Home / Day: November 12, 2010
In June 2009 the board of ACORN International following a meeting in Santiago, Dominican Republic, and representing all of the federated countries of the organization called for a global effort to engage financial institutions and money transfer companies in order to win fair pricing for transfers of funds from migrant workers and immigrant families in North America to their families in their home countries in Latin America, India, Africa, and Asia. In actions in the summer of 2009 members in Tijuana, Buenos Aires, Delhi, Mumbai, Lima, and Toronto all took action on various banking institutions to present these demands.
To date the only positive response, though not completely satisfactory, was from Scotiabank in reaction to the efforts of ACORN Canada as part of this campaign. They agreed to lower the remittance charges and clarify other policies in line with ACORN International’s recommended “best practices.” Most of the other institutions ignored the demands and continued, and in some cases accelerated, their predatory practices. The federated board meeting in Lima, Peru in the spring of 2010 renewed their commitment to redouble the organizations efforts to bring the fight for remittance justice more aggressively in all of our countries.

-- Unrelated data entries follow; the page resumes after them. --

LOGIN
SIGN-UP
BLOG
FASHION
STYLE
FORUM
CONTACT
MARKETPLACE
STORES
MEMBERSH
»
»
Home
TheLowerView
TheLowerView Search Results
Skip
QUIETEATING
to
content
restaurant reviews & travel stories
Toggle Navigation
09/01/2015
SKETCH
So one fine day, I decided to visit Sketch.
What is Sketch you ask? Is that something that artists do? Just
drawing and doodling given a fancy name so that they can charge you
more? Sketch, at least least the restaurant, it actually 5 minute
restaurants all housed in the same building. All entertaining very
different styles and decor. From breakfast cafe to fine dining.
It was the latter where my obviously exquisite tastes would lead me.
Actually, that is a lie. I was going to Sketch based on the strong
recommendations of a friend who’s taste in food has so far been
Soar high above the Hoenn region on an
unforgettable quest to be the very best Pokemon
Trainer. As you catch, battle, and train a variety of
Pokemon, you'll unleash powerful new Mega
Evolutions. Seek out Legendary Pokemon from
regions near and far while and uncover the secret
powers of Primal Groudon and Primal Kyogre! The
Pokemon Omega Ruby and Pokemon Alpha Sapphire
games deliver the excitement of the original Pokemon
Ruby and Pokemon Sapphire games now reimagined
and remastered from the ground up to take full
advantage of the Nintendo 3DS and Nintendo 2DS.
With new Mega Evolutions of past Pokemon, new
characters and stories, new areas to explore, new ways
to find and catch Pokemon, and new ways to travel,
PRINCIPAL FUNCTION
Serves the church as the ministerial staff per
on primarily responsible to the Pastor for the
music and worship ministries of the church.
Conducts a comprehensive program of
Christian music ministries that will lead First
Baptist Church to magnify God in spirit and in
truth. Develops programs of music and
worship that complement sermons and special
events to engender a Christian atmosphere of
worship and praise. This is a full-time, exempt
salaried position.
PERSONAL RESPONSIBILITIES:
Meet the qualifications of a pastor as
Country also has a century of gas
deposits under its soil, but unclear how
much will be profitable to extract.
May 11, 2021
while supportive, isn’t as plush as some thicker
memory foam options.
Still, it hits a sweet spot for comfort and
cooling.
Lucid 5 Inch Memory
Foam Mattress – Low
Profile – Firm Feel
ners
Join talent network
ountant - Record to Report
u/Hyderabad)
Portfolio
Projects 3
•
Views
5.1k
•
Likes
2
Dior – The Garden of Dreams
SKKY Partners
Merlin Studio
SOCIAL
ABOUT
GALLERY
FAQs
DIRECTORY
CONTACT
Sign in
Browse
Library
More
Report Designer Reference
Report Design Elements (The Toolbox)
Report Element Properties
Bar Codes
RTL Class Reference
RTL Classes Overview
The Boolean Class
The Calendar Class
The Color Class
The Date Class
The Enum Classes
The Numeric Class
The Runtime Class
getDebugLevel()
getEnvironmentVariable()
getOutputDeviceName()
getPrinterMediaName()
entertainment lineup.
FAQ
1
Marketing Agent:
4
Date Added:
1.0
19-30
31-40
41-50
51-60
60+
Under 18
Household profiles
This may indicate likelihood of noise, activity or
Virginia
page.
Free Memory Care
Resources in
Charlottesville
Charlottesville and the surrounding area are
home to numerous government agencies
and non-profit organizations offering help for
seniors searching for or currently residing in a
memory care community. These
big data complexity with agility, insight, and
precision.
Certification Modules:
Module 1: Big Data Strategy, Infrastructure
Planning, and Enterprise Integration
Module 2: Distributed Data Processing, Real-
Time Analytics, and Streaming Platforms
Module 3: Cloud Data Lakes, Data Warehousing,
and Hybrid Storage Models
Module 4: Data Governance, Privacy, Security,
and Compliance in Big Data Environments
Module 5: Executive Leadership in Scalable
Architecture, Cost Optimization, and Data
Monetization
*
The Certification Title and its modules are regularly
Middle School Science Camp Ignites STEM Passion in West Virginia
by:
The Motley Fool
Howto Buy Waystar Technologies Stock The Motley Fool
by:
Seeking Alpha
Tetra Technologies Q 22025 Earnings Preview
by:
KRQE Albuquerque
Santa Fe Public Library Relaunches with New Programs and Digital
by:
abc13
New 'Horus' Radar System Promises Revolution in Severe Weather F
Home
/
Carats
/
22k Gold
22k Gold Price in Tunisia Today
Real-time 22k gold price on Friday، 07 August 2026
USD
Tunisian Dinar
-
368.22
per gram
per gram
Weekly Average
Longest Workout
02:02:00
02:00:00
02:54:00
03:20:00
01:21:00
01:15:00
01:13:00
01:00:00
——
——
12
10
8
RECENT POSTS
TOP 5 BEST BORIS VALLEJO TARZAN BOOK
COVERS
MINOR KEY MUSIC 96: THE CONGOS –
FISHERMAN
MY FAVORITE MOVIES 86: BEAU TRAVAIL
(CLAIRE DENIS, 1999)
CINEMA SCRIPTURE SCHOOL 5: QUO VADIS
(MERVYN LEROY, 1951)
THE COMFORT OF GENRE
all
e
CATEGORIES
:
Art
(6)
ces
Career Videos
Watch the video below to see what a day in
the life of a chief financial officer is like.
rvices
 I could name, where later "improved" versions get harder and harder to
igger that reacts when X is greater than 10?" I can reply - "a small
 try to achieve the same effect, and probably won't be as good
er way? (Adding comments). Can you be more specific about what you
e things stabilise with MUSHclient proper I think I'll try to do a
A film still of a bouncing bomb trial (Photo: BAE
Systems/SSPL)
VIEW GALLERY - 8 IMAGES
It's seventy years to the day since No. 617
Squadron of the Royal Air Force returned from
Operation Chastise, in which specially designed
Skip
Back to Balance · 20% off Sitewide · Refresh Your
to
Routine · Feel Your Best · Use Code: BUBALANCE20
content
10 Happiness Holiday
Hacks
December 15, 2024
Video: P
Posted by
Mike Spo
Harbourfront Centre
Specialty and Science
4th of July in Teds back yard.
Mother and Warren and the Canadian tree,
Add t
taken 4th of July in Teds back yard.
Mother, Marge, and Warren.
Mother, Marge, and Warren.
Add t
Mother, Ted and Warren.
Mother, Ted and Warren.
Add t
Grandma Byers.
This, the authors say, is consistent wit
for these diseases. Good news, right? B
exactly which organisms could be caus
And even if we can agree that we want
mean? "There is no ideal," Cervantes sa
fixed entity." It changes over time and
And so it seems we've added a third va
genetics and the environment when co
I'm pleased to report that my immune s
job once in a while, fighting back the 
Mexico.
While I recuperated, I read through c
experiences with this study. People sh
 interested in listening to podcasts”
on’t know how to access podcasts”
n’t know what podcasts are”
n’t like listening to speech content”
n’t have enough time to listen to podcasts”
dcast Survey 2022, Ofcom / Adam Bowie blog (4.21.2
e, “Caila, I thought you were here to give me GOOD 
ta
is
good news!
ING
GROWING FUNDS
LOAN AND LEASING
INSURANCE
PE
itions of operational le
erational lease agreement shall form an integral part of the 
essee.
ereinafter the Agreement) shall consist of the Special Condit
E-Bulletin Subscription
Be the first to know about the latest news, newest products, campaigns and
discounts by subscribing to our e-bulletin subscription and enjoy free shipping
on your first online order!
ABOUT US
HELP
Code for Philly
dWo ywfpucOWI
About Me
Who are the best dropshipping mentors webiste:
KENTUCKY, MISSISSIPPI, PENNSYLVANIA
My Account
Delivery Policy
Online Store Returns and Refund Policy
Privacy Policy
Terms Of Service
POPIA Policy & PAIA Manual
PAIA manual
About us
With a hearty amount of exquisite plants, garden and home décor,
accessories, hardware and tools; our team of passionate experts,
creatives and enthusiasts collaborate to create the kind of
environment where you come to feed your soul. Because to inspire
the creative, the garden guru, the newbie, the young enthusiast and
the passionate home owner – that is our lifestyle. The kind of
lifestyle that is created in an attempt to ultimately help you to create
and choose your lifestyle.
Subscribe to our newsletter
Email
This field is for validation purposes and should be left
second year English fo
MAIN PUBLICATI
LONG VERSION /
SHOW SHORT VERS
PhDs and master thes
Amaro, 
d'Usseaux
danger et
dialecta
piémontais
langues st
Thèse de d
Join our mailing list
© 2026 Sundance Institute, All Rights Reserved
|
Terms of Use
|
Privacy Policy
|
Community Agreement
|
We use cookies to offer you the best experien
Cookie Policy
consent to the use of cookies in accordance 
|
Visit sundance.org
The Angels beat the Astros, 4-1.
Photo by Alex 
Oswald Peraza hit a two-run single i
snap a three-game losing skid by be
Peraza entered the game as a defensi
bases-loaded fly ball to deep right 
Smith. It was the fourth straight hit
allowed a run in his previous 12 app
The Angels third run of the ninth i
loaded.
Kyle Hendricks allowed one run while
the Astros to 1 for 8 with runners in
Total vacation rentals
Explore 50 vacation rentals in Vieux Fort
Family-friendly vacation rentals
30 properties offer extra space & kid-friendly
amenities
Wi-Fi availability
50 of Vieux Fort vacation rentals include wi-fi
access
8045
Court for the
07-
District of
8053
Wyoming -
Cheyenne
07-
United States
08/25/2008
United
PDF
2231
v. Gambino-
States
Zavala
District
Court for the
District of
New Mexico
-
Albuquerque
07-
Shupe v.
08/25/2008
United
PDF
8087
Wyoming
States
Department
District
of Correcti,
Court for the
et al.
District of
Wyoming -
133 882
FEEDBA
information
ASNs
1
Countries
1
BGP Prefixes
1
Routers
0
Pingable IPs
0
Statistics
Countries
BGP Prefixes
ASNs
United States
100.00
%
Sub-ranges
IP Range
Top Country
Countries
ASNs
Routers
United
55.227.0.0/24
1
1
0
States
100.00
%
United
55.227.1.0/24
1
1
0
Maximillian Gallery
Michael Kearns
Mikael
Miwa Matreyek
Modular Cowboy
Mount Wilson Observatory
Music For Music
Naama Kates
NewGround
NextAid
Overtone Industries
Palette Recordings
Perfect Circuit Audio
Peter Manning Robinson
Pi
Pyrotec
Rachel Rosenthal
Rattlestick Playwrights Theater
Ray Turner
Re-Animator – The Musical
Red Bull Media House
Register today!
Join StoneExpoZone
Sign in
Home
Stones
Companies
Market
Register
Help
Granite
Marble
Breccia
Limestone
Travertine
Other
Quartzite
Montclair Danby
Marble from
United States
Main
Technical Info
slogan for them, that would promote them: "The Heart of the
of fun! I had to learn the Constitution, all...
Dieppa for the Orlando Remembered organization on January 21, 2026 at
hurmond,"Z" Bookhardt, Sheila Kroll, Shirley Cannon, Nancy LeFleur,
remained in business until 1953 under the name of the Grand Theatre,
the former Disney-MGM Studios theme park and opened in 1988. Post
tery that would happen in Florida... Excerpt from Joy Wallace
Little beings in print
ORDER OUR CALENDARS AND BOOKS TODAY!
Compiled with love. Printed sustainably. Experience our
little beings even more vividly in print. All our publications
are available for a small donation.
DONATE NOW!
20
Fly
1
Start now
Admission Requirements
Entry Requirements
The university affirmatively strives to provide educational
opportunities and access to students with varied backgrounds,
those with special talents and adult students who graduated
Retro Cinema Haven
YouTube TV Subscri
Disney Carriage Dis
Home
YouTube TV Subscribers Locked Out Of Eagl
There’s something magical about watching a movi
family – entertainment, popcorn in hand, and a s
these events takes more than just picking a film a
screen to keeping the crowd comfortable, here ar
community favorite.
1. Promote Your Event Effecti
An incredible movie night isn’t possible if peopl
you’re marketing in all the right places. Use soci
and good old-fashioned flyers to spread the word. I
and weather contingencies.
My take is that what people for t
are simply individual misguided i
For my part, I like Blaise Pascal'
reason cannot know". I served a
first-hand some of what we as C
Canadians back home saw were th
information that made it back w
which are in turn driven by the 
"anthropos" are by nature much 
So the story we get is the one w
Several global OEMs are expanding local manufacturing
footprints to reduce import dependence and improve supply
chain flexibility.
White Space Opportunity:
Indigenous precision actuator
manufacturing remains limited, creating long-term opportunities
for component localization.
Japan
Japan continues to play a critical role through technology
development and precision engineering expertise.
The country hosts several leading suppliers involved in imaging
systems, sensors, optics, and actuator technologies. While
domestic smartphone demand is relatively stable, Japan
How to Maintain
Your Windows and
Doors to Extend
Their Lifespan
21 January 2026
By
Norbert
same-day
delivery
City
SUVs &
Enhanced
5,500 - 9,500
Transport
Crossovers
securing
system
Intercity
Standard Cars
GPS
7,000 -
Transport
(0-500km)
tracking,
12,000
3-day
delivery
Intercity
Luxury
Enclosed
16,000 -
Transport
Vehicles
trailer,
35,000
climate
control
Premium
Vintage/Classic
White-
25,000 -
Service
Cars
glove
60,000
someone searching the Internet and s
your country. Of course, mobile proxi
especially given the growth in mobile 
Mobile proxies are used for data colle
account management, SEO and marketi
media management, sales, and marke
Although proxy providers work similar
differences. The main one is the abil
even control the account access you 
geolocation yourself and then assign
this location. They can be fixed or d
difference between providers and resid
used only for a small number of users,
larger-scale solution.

To this end over the last six months of 2010 a team of researchers from Toronto, Baltimore, Vancouver, and Little Rock as well, as from all of the federated countries within ACORN International, has been assembled composed of activists, student interns, and retired academics and organizers. In a global release in early December ACORN International share the results of its “comparison shopping” both from sending countries in Canada and the United States as well as receiving countries where ACORN International is organizing. The results will speak loudly for themselves, but show a stark pattern of predatory pricing on both ends of the exchange that has been tragically ignored by regulators of financial practices on either the domestic side or internationally, leaving migrant and immigrant families little choice but to pay the piper even when it means seeing such vital resources skimmed of 20 to 30% off the top before being available to desperate families.
ACORN International is embarking on a full-scale campaign demanding that remittance based costs be reduced to reasonable levels reflecting the real investments in technology and security. Currently, many institutions are ripping off immigrant and migrant families simply because they can get away with it. We are demanding that a stop be put to such practices and reforms be implemented immediately.
This a an estimated $300 Billion market, but too much of the money is being diverted from productive uses to pad the balance sheets of rich institutions rather than being allowed to build citizen wealth and income security with families and even national economies dependent on these resources. As more details of ACORN International’s Remittance Justice Campaign are made public, we will be demanding direct meetings with these institutions in order to demand change and reforms.